If we look at some of the commercial software out there, there are lots of tutorials on specific techniques: “How to sharpen in x”, “How to make your photos pop in x”, “How to colour grade” etc. Then there are tutorials on specific genres of photography: “Portrait photography in x”, “Create stunning landscapes in x”, “Better night photography…” etc. These goal-oriented how-tos are wildly popular and very useful (the good ones at least).

The darktable series by Bruce Williams is excellent and essential viewing for new users. But it by and large still takes a similar approach to the manual, i.e. “this is what each module does”. Bruce has done some more workflow-based videos to help with a particular photography style, but there are not many of these tutorials out there in the wild.

So why aren’t there? I have a feeling it’s simply that there aren’t enough experts at darktable. I spend a lot of time on here and on the Reddit and Facebook darktable groups, and almost everyone is still learning how to use it. After two years of using darktable myself, I still feel I could only do basic tutorials, and even then it would probably be a more “drag this slider until it looks good” approach, because I couldn’t explain when to use Bilateral grid or Local Laplacian Filter, for example. I simply have no idea.

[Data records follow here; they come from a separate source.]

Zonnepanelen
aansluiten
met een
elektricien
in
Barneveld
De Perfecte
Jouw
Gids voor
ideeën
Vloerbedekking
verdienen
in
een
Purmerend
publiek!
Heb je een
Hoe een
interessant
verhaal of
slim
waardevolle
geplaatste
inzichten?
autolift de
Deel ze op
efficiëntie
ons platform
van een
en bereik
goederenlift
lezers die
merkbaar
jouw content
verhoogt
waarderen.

Which brings me to my next point, which is the UI. The addition of more tooltips in recent builds is a big step forward, but they are still very technical, and many tools don’t have them. darktable is excellent for the sheer amount of options it offers the user, but of course this can be overwhelming. I would welcome more goal-oriented tooltips of the type “Adjust this to boost x”, “Turn this down if you see halos” etc. I know this could be very tricky, but I’m just wondering how we can help demystify some of the more obscure labels like “RGB Euclidian Norm” and “Bias correction”.

Incidentally, i wonder if the “Invalid” label in the color calibration module should just be removed. It seems to always scare people until they come across one of the threads that tells them not to worry.